Fu edificato su progetto dell'Architetto Cosimo Morelli di Imola (1729-1812) a partire dal 1780 in sostituzione di quello ligneo, andato perduto a causa di un incendio, che era posto nell'attuale Salone dei Ritratti nel Palazzo dei Priori.

Aperto il 26 settembre 1790, il Teatro è da oltre duecento anni uno dei poli principali dell'attività culturale delle Marche.

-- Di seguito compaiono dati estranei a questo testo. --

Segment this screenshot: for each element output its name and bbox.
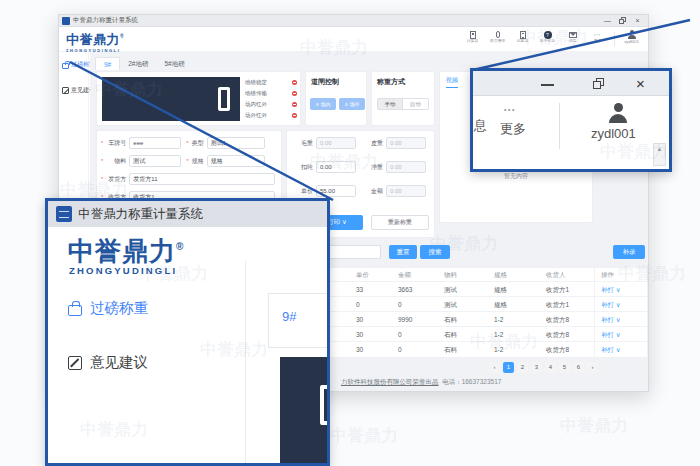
scale-tabs: 9# 2#地磅 5#地磅 [95, 57, 193, 70]
toolbar-more[interactable]: ⋯ 更多 [585, 30, 610, 44]
type-input[interactable] [207, 137, 265, 149]
reprint-link[interactable]: 补打 ∨ [594, 327, 647, 341]
toolbar-voice[interactable]: 语音播报 [485, 30, 510, 44]
reweigh-button[interactable]: 重新称重 [371, 215, 429, 230]
scale-display-card: 地磅稳定 地磅传输 场内红外 场外红外 [96, 71, 301, 126]
material-label: 物料 [104, 157, 126, 166]
page-button[interactable]: 2 [517, 362, 528, 373]
edit-icon [68, 356, 82, 370]
page-button[interactable]: 3 [531, 362, 542, 373]
mode-manual-button[interactable]: 手动 [377, 98, 403, 110]
restore-icon[interactable] [615, 15, 630, 27]
more-label: 更多 [500, 120, 526, 138]
message-icon [569, 32, 577, 38]
guide-icon: ? [544, 31, 552, 39]
gate-outer-button[interactable]: ∧ 场外 [339, 98, 365, 110]
status-scale-stable: 地磅稳定 [245, 79, 297, 86]
chevron-down-icon: ∨ [616, 346, 621, 353]
tare-input [386, 137, 426, 149]
toolbar-calculator[interactable]: 计算器 [460, 30, 485, 44]
pagination: ‹ 1 2 3 4 5 6 › [489, 362, 598, 373]
tab-scale-5[interactable]: 5#地磅 [156, 57, 192, 70]
callout-tab-underline [268, 347, 327, 348]
gate-inner-button[interactable]: ∧ 场内 [310, 98, 336, 110]
reprint-link[interactable]: 补打 ∨ [594, 342, 647, 357]
price-input[interactable] [316, 185, 356, 197]
weigh-mode-card: 称重方式 手动 自动 [371, 71, 435, 126]
page-button[interactable]: 5 [559, 362, 570, 373]
status-scale-transmit: 地磅传输 [245, 90, 297, 97]
tab-video[interactable]: 视频 [446, 76, 458, 88]
chevron-down-icon: ∨ [616, 286, 621, 293]
seven-segment-zero [218, 87, 230, 111]
watermark: 中誉鼎力 [330, 424, 398, 447]
status-infrared-out: 场外红外 [245, 112, 297, 119]
search-button[interactable]: 搜索 [420, 245, 450, 259]
close-icon[interactable]: × [630, 15, 645, 27]
deduct-input[interactable] [316, 161, 356, 173]
page-button[interactable]: 1 [503, 362, 514, 373]
mode-auto-button[interactable]: 自动 [403, 98, 429, 110]
window-titlebar: 中誉鼎力称重计量系统 — × [59, 15, 648, 27]
toolbar-message[interactable]: 消息 [560, 30, 585, 44]
gate-control-card: 道闸控制 ∧ 场内 ∧ 场外 [305, 71, 367, 126]
tab-scale-9[interactable]: 9# [95, 57, 120, 70]
type-label: 类型 [190, 139, 204, 148]
registered-mark: ® [176, 241, 184, 252]
weight-led-display [102, 77, 240, 121]
status-infrared-in: 场内红外 [245, 101, 297, 108]
deduct-label: 扣吨 [291, 163, 313, 172]
reset-button[interactable]: 重置 [389, 245, 417, 259]
material-input[interactable] [129, 155, 181, 167]
status-dot-icon [292, 80, 297, 85]
minimize-icon[interactable]: — [600, 15, 615, 27]
toolbar-guide[interactable]: ? 新手引导 [535, 30, 560, 44]
header-toolbar: 计算器 语音播报 记事本 ? 新手引导 消息 ⋯ 更多 [460, 30, 644, 46]
chevron-down-icon: ∨ [616, 316, 621, 323]
callout-sidebar-item-feedback: 意见建议 [68, 353, 148, 372]
notepad-icon [520, 31, 526, 39]
chevron-up-icon: ∧ [344, 101, 348, 107]
prev-page-icon[interactable]: ‹ [489, 362, 500, 373]
callout-led-display [280, 357, 327, 463]
callout-sidebar-zoom: 中誉鼎力称重计量系统 中誉鼎力® ZHONGYUDINGLI 过磅称重 意见建议… [45, 198, 330, 466]
reprint-link[interactable]: 补打 ∨ [594, 312, 647, 326]
page-button[interactable]: 4 [545, 362, 556, 373]
toolbar-notepad[interactable]: 记事本 [510, 30, 535, 44]
reprint-link[interactable]: 补打 ∨ [594, 297, 647, 311]
calculator-icon [470, 31, 476, 39]
chevron-down-icon: ∨ [616, 301, 621, 308]
plate-input[interactable] [129, 137, 181, 149]
plate-label: 车牌号 [104, 139, 126, 148]
minimize-icon [541, 84, 554, 86]
app-icon [56, 206, 72, 222]
amount-input [386, 185, 426, 197]
shipper-label: 发货方 [104, 175, 126, 184]
tab-scale-2[interactable]: 2#地磅 [120, 57, 156, 70]
page-button[interactable]: 6 [573, 362, 584, 373]
user-name: zydl001 [621, 39, 642, 44]
scrollbar-up-icon: ▲ [653, 143, 666, 166]
chevron-up-icon: ∧ [315, 101, 319, 107]
divider [559, 103, 560, 149]
callout-titlebar: × [473, 71, 669, 96]
spec-input[interactable] [207, 155, 265, 167]
toolbar-divider [614, 32, 615, 46]
close-icon: × [636, 71, 645, 96]
next-page-icon[interactable]: › [587, 362, 598, 373]
chevron-down-icon: ∨ [342, 218, 347, 225]
window-title: 中誉鼎力称重计量系统 [73, 16, 600, 25]
empty-placeholder: 暂无内容 [440, 172, 592, 181]
reprint-link[interactable]: 补打 ∨ [594, 282, 647, 296]
status-dot-icon [292, 91, 297, 96]
shipper-input[interactable] [129, 173, 275, 185]
user-menu[interactable]: zydl001 [619, 30, 644, 45]
watermark: 中誉鼎力 [560, 414, 628, 437]
callout-user-zoom: × 息 ••• 更多 zydl001 ▲ [470, 68, 672, 172]
company-credit: 力软件科技股份有限公司荣誉出品 [341, 378, 439, 385]
status-dot-icon [292, 102, 297, 107]
app-icon [62, 17, 70, 25]
supplement-button[interactable]: 补录 [613, 245, 645, 259]
brand-name: 中誉鼎力 [66, 32, 120, 47]
more-icon: ⋯ [594, 30, 602, 39]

Conta centoventiquattro palchi su cinque ordini a cornice della platea, per una capienza complessiva di circa 1.000 posti.

Pregevole è il dipinto del soffitto, pittura a tempera opera di Luigi Cochetti (Roma 1802- 1884), allievo del Minardi, raffigurante i Numi dell' Olimpo, con Giove, Giunone, le tre Grazie e le sei Ore notturne danzanti, intenti ad ascoltare il canto di Apollo.

Al centro splende il lampadario a 56 bracci in ferro dorato e foglie lignee, alimentato originariamente a carburo, ordinato a Parigi nel 1830.

Notevole anche il sipario storico,anch'esso opera del pittore Luigi Cochetti, raffigurante Armonia
che consegna la cetra al genio fermano.

Lo scenografo scaligero Alessandro Sanquirico (Milano1777-1849) il maggiore del tempo, dipinse per il Teatro sei suggestivi fondali, estremamente importanti perchè gli unici rimasti dell’artista, tuttora conservati nei magazzini.

Il palcoscenico di circa 350 metri quadrati e l'acustica perfetta ne fanno una delle strutture più prestigiose d'Italia.

Il Teatro, che ha vissuto i fasti ottocenteschi con opere liriche e di prosa in contemporanea
con le principali capitali europee e con la presenza dei più grandi artisti internazionali, è tornato ad essere il centro di una ampia e prestigiosa attività artistica dopo un restauro che, nel 1997, lo ha restituito al suo antico splendore.